Nur genau damit hat man es versäumt, eine starke Position in der Wahrnehmung der Kunden einzunehmen. Ganz egal wie toll einzelne Produkte und Kampagnen von Opel waren, sie haben leider nicht auf eine zentrale Idee für Opel eingezahlt, weil man es versäumt hat, diese zu entwickeln. Nur so ist zu befürchten, dass der aktuelle Slogan „Die Zukunft gehört allen“ mehr Wunschdenken als Markendenken ist. Dies sollten alle bedenken, deren Markenführung mehr auf Einzelaktionen als auf einer klaren und konsistenten Positionierung beruht.
Aktuell scheint Opel in Deutschland rein t a k t i s c h zu agieren.
In unserem Nachbarland Saarland läuft derzeit eine Hörfunk-Kampagne auf SR1. Botschaft: „Kommen Sie zu den Dienstwagen-Austauschtagen“ (gehört am 30.5.).

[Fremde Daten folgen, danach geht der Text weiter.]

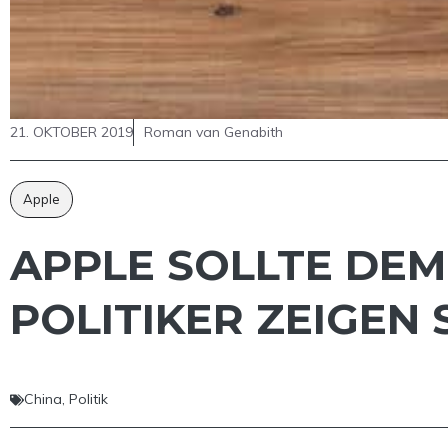
21. OKTOBER 2019
Roman van Genabith
Apple
APPLE SOLLTE DE
POLITIKER ZEIGEN
China
,
Politik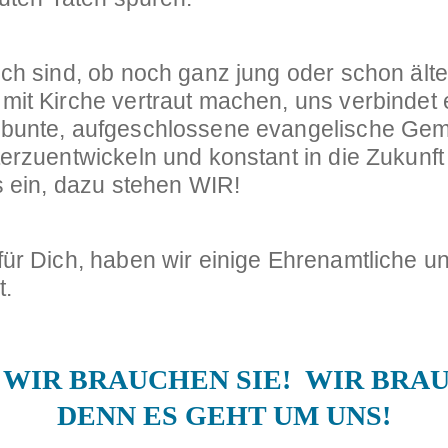
uch sind, ob noch ganz jung oder schon älte
 mit Kirche vertraut machen, uns verbinde
 bunte, aufgeschlossene evangelische Geme
erzuentwickeln und konstant in die Zukunft 
ns ein, dazu stehen WIR!
für Dich, haben wir einige Ehrenamtliche u
t.
 WIR BRAUCHEN SIE! WIR BRAU
DENN ES GEHT UM UNS!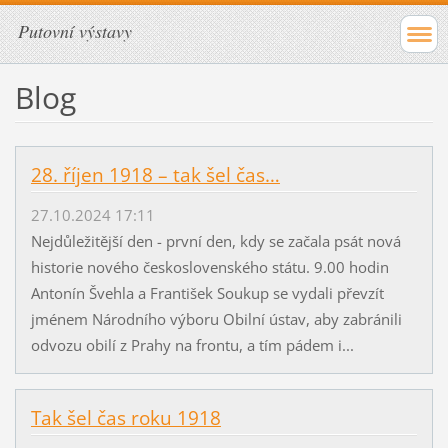
Putovní výstavy
Blog
28. říjen 1918 – tak šel čas…
27.10.2024 17:11
Nejdůležitější den - první den, kdy se začala psát nová
historie nového československého státu. 9.00 hodin
Antonín Švehla a František Soukup se vydali převzít
jménem Národního výboru Obilní ústav, aby zabránili
odvozu obilí z Prahy na frontu, a tím pádem i...
Tak šel čas roku 1918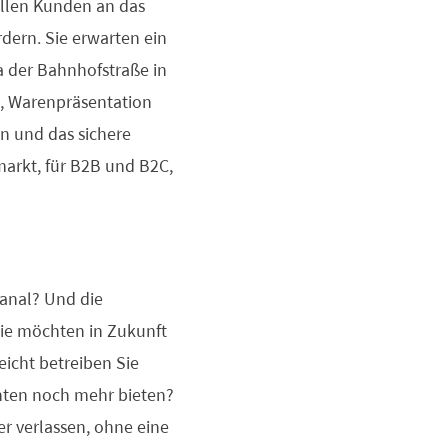
ellen Kunden an das
dern. Sie erwarten ein
a der Bahnhofstraße in
e, Warenpräsentation
n und das sichere
emarkt, für B2B und B2C,
kanal? Und die
ie möchten in Zukunft
eicht betreiben Sie
enten noch mehr bieten?
r verlassen, ohne eine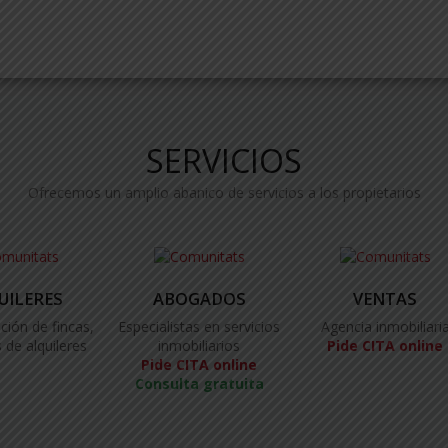
SERVICIOS
Ofrecemos un amplio abanico de servicios a los propietarios
UILERES
ABOGADOS
VENTAS
ción de fincas,
Especialistas en servicios
Agencia inmobiliari
 de alquileres
inmobiliarios
Pide CITA online
Pide CITA online
Consulta gratuita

In der BILD läuft eine Print-Kampagne. Botschaft: „0% – Die Opel Raten-Offensive. Jetzt den Corsa und den Astra mit 0% Zinsen finanzieren!“ (Ausgabe 4.6., Seite 27).
Sieht man sich die Medien-Veröffentlichungen der letzten Jahre an, ist viel von „Aktionismus“ die Rede, wenig von „kohärenter Strategie“.

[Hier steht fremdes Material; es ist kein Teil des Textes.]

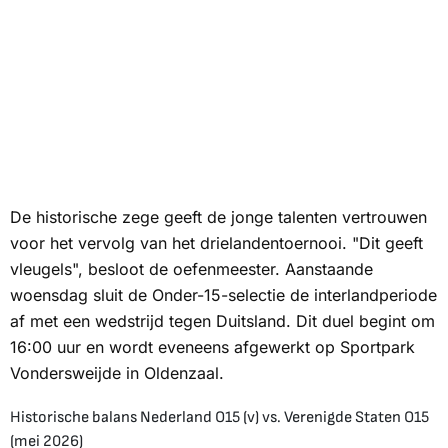
De historische zege geeft de jonge talenten vertrouwen
voor het vervolg van het drielandentoernooi. "Dit geeft
vleugels", besloot de oefenmeester. Aanstaande
woensdag sluit de Onder-15-selectie de interlandperiode
af met een wedstrijd tegen Duitsland. Dit duel begint om
16:00 uur en wordt eveneens afgewerkt op Sportpark
Vondersweijde in Oldenzaal.
Historische balans Nederland O15 (v) vs. Verenigde Staten O15
(mei 2026)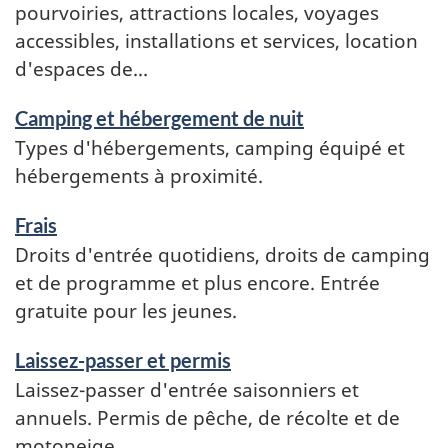
pourvoiries, attractions locales, voyages
accessibles, installations et services, location
d'espaces de...
Camping et hébergement de nuit
Types d'hébergements, camping équipé et
hébergements à proximité.
Frais
Droits d'entrée quotidiens, droits de camping
et de programme et plus encore. Entrée
gratuite pour les jeunes.
Laissez-passer et permis
Laissez-passer d'entrée saisonniers et
annuels. Permis de pêche, de récolte et de
motoneige.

Zuletzt brachte das Manager Magazin (März 2017, Seite 11) einen satirischen Unterton in seine dreiseitige Analyse: „(…) Opel in den vergangenen Jahren neu positioniert (…) Kampagnen mit Modediva Karl Lagerfeld (83) und Katzenmotzkopf Grumpy Cat (4) gestartet (…).“
Noch eine Ergänzung, Herr Brandtner. Sie schreiben: „Es fehlt eine zentrale Idee.” Ich muss da immer an eine Veröffentlichung von Al Ries im April 2008 (also vor 10 Jahren) denken:
„’I drive a Mercedes-Benz’ makes a statement to your friends and neighbours. ‘I drive an Isuzu’ – what does that say about your status in life?”

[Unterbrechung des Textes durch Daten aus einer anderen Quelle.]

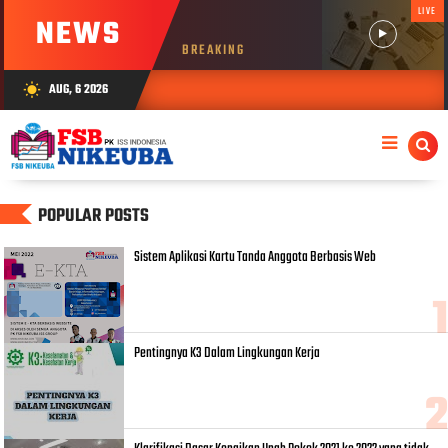
LIVE
NEWS
BREAKING
AUG, 6 2026
wb_sunny
POPULAR POSTS
Sistem Aplikasi Kartu Tanda Anggota Berbasis Web
Pentingnya K3 Dalam Lingkungan Kerja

Analog könnte man fragen: “I drive an Opel – what does that say about your status in life?”
Ja, einen Opel zu fahren … was sagt dies eigentlich über die jeweilige Person aus?
„Jeder Popel fährt einen Opel“ – dieser alte Satz fällt interessanterweise immer noch in Fokusgruppen (moderierten Gruppendiskussionen) und qualitativen Einzelinterviews, selbst in der Zielgruppe der Millenials. Und da sind wir bei einer weiteren genialen Erkenntnis von Al Ries, veröffentlicht im Januar 2006:
„Marketing is psychology in practice. It can take a long time to change minds. Witness the decades some people spend with their therapists.“
Die oft ungerechtfertigte Wahrnehmung von Opel in den Köpfen (Sie, Herr Brandtner, nannten es „Parkplatz im Kopf“) konnte wohl auch die Opel-Kampagne „Umparken im Kopf“ nicht beseitigen.
Und es würde wohl auch keinen Sinn machen, Millionen von Deutschen zum Therapeuten zu schicken. Mit dem Ziel, dass diese endlich ihr festgefahrenes Urteil loswerden.